Today, the best way to deploy generative AI at work is in tools you already trust. That’s how our team is deploying AI—and what we recommend to our customers. It’s more expensive, especially versus the free ChatGPT, but more trustworthy. You’ll often get more useful results, as the LLM can use your existing data to help generate contextual responses. You’ll, at the very least, be covered by existing terms of service and license agreements. And with the largest software providers, your legal team can rest easy that your AI-powered work may be protected against copyright claims.
Then, when deploying new software today, check its terms of service for details about AI—even if you’re buying it for other features. Your company needs to ensure that your data isn’t being used in ways you’re not comfortable with—or that could be illegal, for protected, sensitive data.
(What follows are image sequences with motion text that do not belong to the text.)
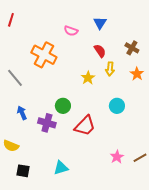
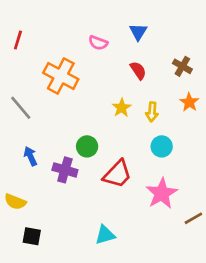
red line: (11, 20) -> (18, 40), moved
yellow arrow: (110, 69) -> (152, 112), moved
pink star: (117, 157) -> (162, 193), moved, size x1.6
cyan triangle: (61, 168) -> (105, 235), moved

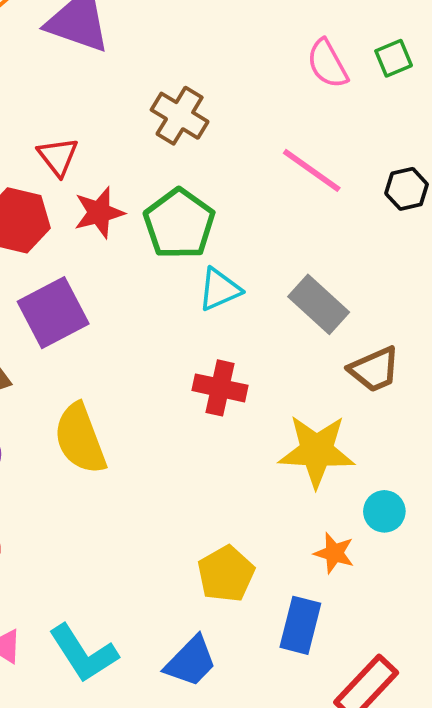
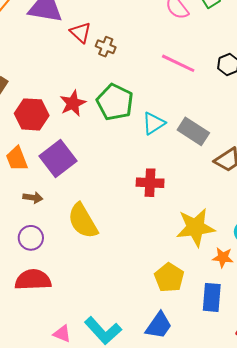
brown cross: (180, 116) -> (106, 47), size x0.7
red triangle: (58, 157) -> (81, 33), moved
cyan triangle: (220, 289) -> (154, 123), moved
yellow star: (317, 451) -> (196, 227), moved

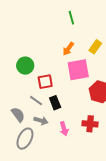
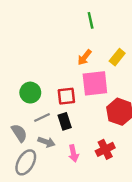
green circle: (25, 66) -> (30, 93), moved
red square: (45, 82) -> (66, 96), moved
gray line: (36, 101) -> (42, 117), turned -64
red cross: (90, 124) -> (105, 149), turned -35

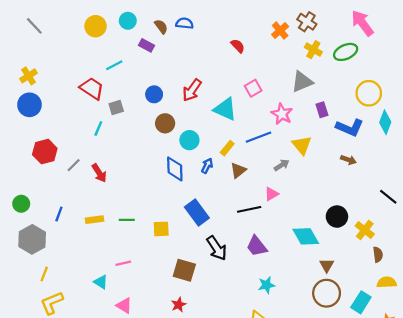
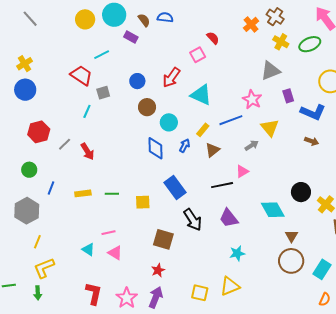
cyan circle: (128, 21) -> (114, 15), size x1.5
pink square: (253, 88) -> (198, 55), moved
green circle: (21, 204) -> (29, 170), moved
pink triangle: (124, 305) -> (115, 253), moved

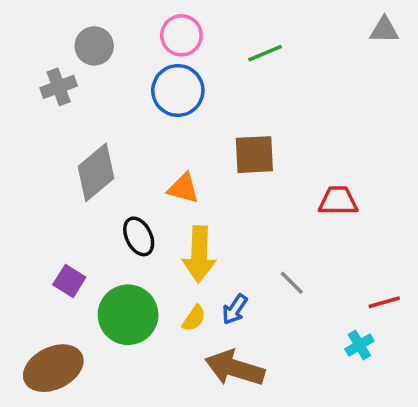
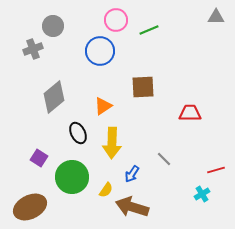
pink circle: (181, 35) -> (116, 20), moved
orange triangle: (183, 188) -> (103, 106), turned -48
yellow semicircle: (194, 318) -> (106, 190), moved

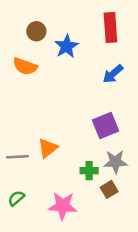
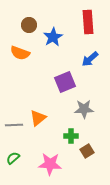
purple square: (105, 125) -> (65, 82), moved
gray star: (115, 162) -> (84, 109), moved

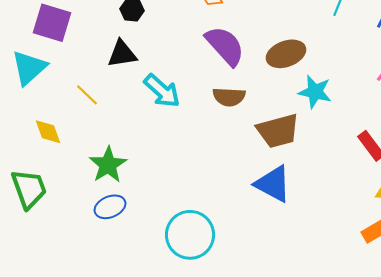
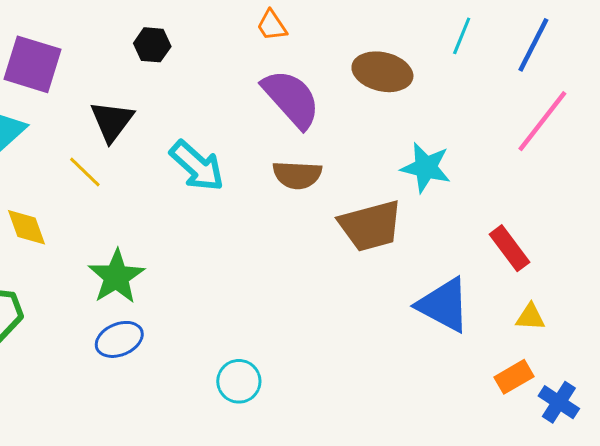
black triangle: (122, 54) -> (112, 121), moved, turned -44
brown ellipse: (286, 54) -> (382, 72), moved, turned 33
blue triangle: (273, 184) -> (444, 305), moved
cyan circle: (190, 235) -> (239, 381), size x0.6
And if you’re building generative AI features into your products today, consider how to provide confidence to your customers. Guarantee that the models aren’t trained on customer data, or allow customers to opt-out if they wish. Test and monitor output for potential issues. If possible, offer protections around the output—or, perhaps, consider adding AI insurance as Harvard Business Review suggested in early 2020. That’s how you can build the confidence customers need to pay for AI software.
“We want to protect client information used in ML models but we don’t know how to get there,” mentioned a bank’s head of security to the HBS authors. That's how most customers feel about AI-powered tools and software in the workplace.
It’s only worth getting robots to aid work if we can trust them to first do no harm.